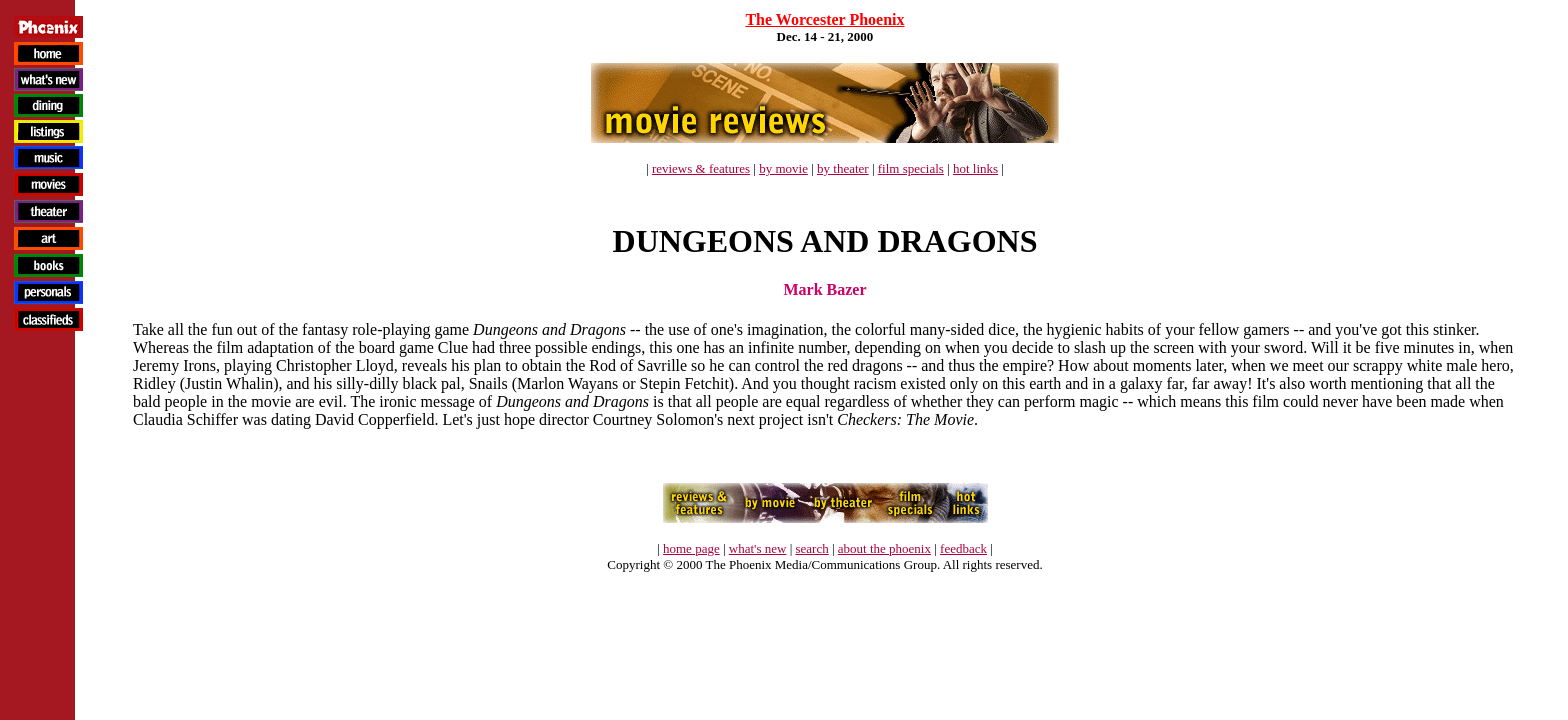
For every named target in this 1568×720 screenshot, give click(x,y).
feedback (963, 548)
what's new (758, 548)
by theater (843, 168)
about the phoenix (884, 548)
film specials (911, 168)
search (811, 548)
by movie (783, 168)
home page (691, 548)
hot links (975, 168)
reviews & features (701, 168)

### [WHAT IS REQUIRED]
The line with "film specials (911, 168)" and all lines after it through the end of the data above: write these out exactly and add nothing.

### [OUTPUT FOR THIS EXERCISE]
film specials (911, 168)
search (811, 548)
by movie (783, 168)
home page (691, 548)
hot links (975, 168)
reviews & features (701, 168)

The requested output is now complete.